[Saved data entries]
****************************************
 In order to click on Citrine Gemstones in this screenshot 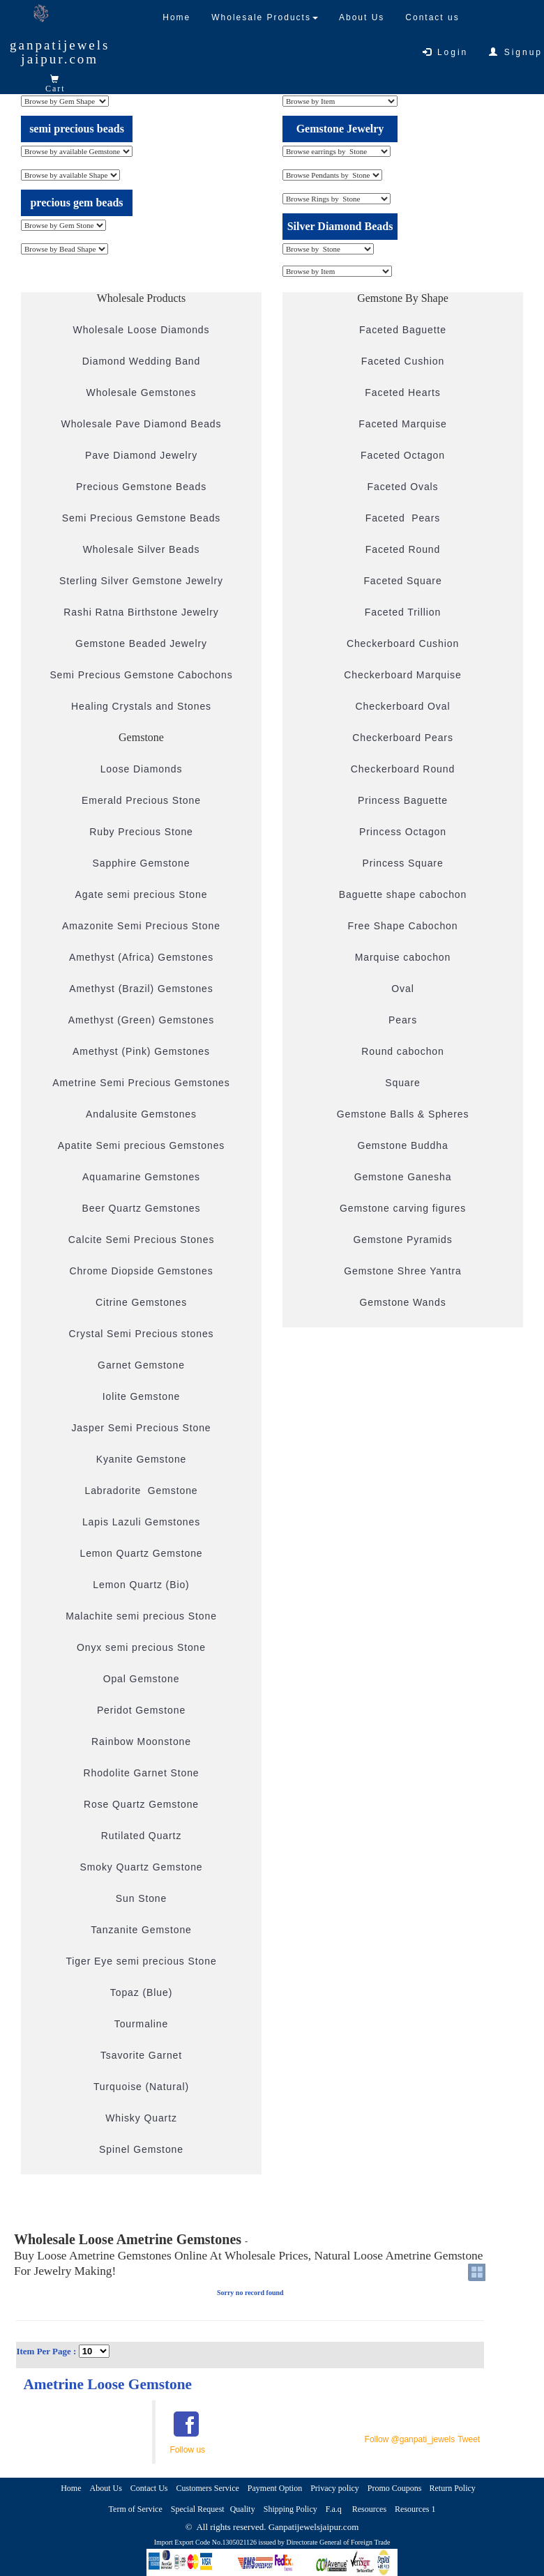, I will do `click(141, 1302)`.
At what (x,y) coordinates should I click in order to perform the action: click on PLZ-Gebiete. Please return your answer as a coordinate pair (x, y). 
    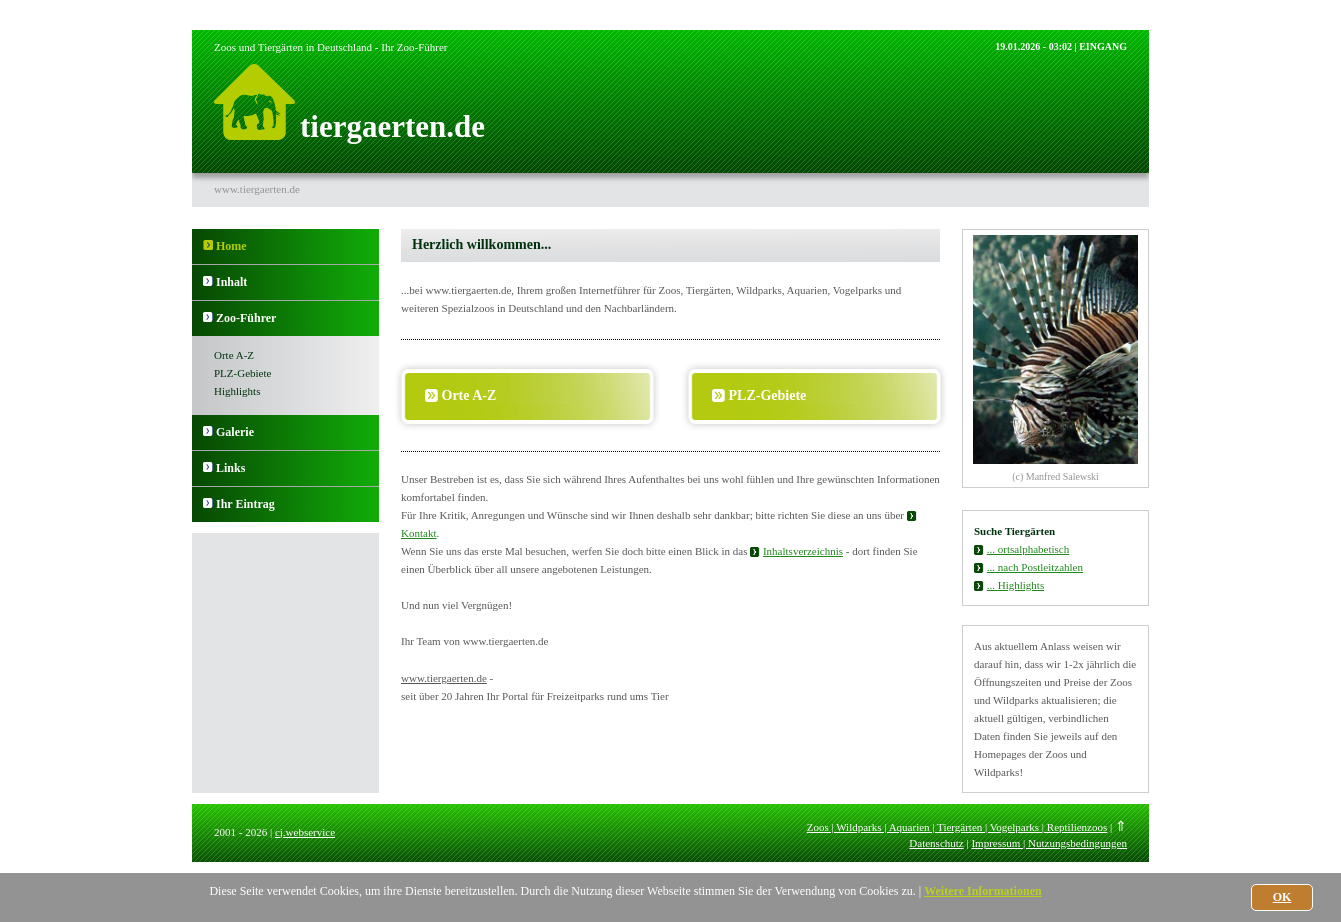
    Looking at the image, I should click on (242, 373).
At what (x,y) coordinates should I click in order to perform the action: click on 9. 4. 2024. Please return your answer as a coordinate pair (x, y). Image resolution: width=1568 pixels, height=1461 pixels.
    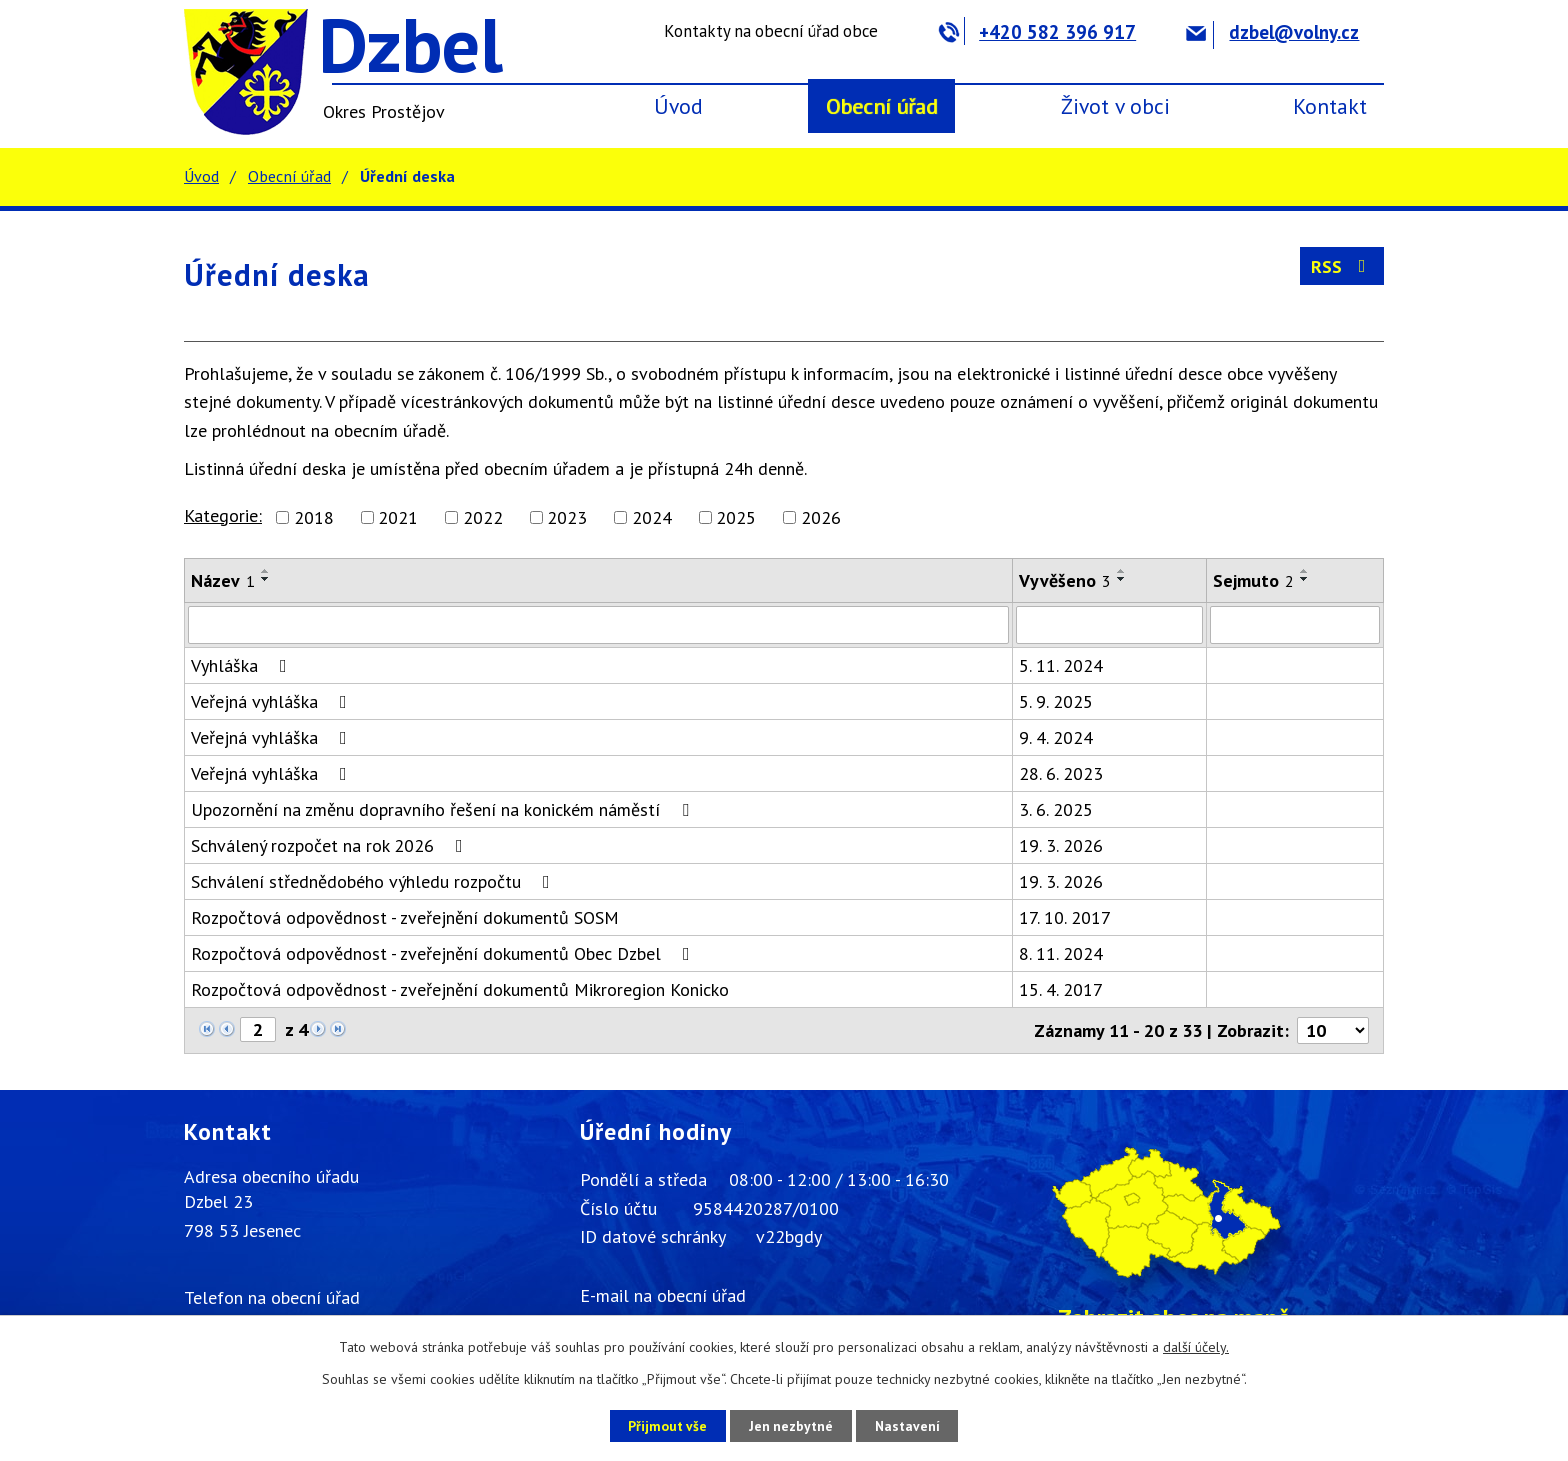
    Looking at the image, I should click on (1056, 737).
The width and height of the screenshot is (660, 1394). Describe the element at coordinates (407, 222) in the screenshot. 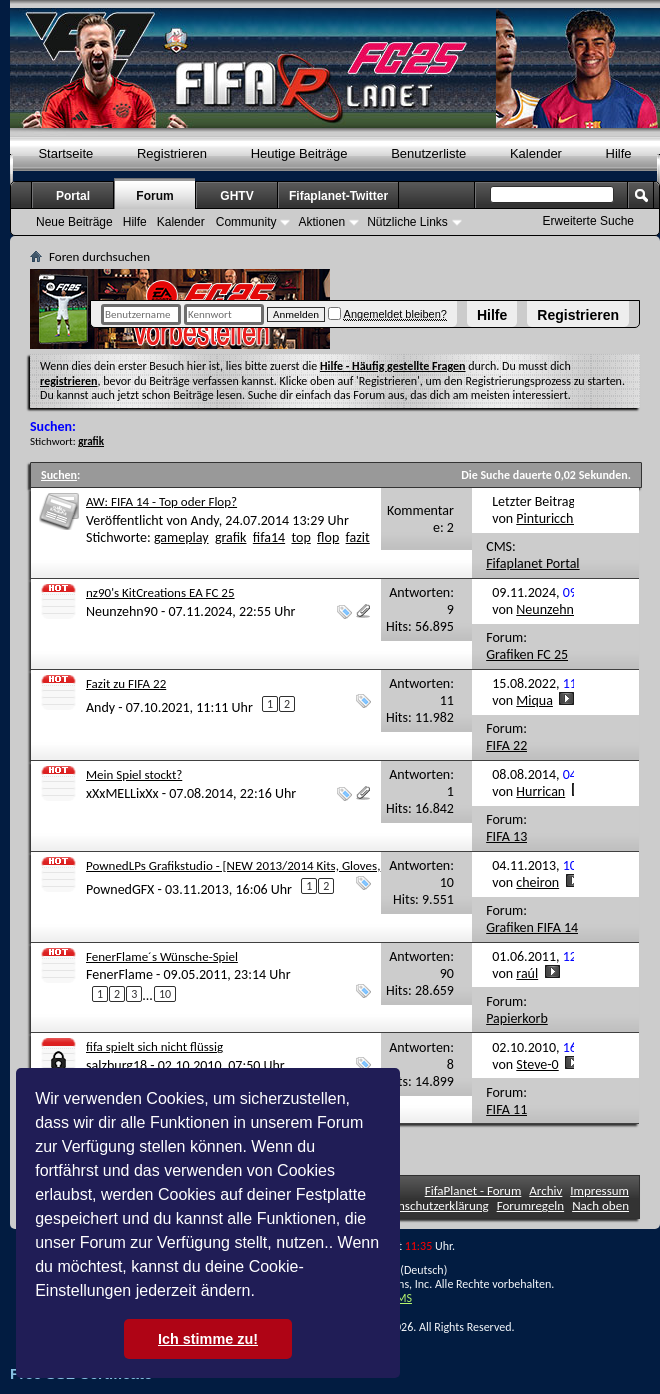

I see `Nützliche Links` at that location.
****************************************
Task statement: The range to copy runs from the line with "pixels, height=1461 pixels." to the last line of the entries, both included; copy it exactly and leave out the pictures.

Written answer:
At what (x,y) coordinates should I click in order to perform the action: click on 9. 4. 2024. Please return your answer as a coordinate pair (x, y). Image resolution: width=1568 pixels, height=1461 pixels.
    Looking at the image, I should click on (1056, 737).
The width and height of the screenshot is (660, 1394). Describe the element at coordinates (407, 222) in the screenshot. 

I see `Nützliche Links` at that location.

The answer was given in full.